Given $X=X_t$, $Y=Y_t$ and \begin{align} dX_t &= μX_t\,dt + σX_t\,dB_t, \\ dY_t &= σY_t\,dt + μY_t\,dB_t, \\ V_t &= \frac{X_t}{Y_t} \end{align} How to calculate $dV_t$?
I'm new to SDE and calculus as well, so I'm not sure if I solved it wrong or not...

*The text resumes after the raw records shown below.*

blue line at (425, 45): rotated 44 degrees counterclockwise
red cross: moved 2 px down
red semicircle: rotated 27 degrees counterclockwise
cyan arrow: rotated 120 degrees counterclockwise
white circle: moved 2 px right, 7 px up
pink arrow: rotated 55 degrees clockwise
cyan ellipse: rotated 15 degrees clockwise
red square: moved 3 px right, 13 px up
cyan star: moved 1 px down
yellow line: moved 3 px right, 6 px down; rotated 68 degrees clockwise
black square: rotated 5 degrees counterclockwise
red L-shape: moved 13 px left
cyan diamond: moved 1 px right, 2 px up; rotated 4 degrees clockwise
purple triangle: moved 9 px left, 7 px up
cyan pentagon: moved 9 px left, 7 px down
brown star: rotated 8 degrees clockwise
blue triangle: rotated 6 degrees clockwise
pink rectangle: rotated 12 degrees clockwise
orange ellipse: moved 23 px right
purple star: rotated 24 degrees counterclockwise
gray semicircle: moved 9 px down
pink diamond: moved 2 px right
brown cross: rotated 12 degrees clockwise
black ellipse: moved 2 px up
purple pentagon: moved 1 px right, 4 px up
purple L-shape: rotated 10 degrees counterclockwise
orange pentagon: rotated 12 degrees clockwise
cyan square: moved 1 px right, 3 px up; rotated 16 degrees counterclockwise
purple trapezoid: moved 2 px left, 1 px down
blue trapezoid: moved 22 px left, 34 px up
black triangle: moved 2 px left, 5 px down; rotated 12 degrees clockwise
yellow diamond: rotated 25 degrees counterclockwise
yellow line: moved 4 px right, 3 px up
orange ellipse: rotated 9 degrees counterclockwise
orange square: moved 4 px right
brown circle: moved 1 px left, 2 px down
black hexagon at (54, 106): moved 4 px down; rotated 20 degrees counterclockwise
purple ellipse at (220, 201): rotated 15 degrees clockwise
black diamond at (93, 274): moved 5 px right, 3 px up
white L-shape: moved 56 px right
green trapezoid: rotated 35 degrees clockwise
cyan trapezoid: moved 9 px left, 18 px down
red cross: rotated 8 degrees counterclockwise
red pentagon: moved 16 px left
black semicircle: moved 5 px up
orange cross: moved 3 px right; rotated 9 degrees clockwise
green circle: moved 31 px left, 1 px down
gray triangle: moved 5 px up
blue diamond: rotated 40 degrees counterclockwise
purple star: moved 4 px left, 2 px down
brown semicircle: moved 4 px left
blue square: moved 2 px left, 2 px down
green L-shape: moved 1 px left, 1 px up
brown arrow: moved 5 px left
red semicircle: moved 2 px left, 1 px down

Please help, thank you so much!
On
Note\begin{align} dV &= \frac{dV}{dX}dX+ \frac{dV}{dY}dY +\frac12 \frac{d^2V}{dX^2}(dX)^2 +\frac12 \frac{d^2V}{dY^2}(dY)^2 +\frac{d^2V}{dXdY}(dXdY)\\ &= \frac{1}{Y}dX- \frac{X}{Y^2}dY +\frac12 \cdot0\cdot(dX)^2 +\frac{X}{Y^3}(dY)^2 - \frac{1}{Y^2}(dXdY)\\ \end{align} Substitute $dX/X= μdt+ σdB$ and $dY/Y =σdt+ μdB$ into above to obtain $$dV = V[\mu dt+\sigma dB - \sigma dt-\mu dB +\mu^2(dB)^2- \mu\sigma (dB)(dB)] \\ = (\mu-\sigma+\mu^2-\mu\sigma)Vdt + (\sigma-\mu)VdB $$
It is often more simple to compute the derivative in a product formula instead of in a quotient formula. In the product formula for $X=YV$ you get, in infinitesimal increments, $$ dX_t=d(V_tY_t)=(V_t+dV_t)(Y_t+dY_t)-V_tY_t=V_t\,dY_t+Y_t\,dV_t+dV_t\,dY_t $$ While the last term as infinitesimal increment is random, this randomness is vanishingly small around a trend $d\langle V,Y\rangle_t$, which is the quadratic variation or correlation of the two processes. If $dV_t=a(V)dt+b(V)dB_t$, then $d⟨V,Y⟩_t=b(V)μY_t\,dt$. So let's insert all known equations $$ X_t(μ\,dt+σ\,dB_t)=V_tY_t(σ\,dt+μ\,dBt)+Y_t\,dV_t+b(V)μY_t\,dt\\ V_t(μ-σ)(dt-dB_t)=a(V_t)\,dt+b(V_t)\,dB_t+μb(V)\,dt $$ Comparing coefficients gives \begin{align} a(V_t)+μb(V_t)&=(μ-σ)V_t \\ b(V_t)&=-(μ-σ)V_t \\ \implies a(V_t)&=(μ-σ)(1+μ)V_t \end{align}
For a formal derivation of these results use the Ito theorem on transformations of stochastic processes which gives the same formula without mucking around with infinitesimals.
One could also use the solution formulas for geometric Brownian motions $$ X_t=X_0e^{(μ+σ^2/2)t+σB_t}\\ Y_t=Y_0e^{(σ+μ^2/2)t+μB_t}\\ V_t=V_0e^{((μ-σ)-(μ^2-σ^2)/2)t-(μ-σ)B_t} $$ which directly implies, as again a geometric Brownian motion, $$ dV_t=[(μ-σ)(1-(μ+σ)/2)-(μ-σ)^2/2]V_t\,dt-(μ-σ)V_t\,dB_t. $$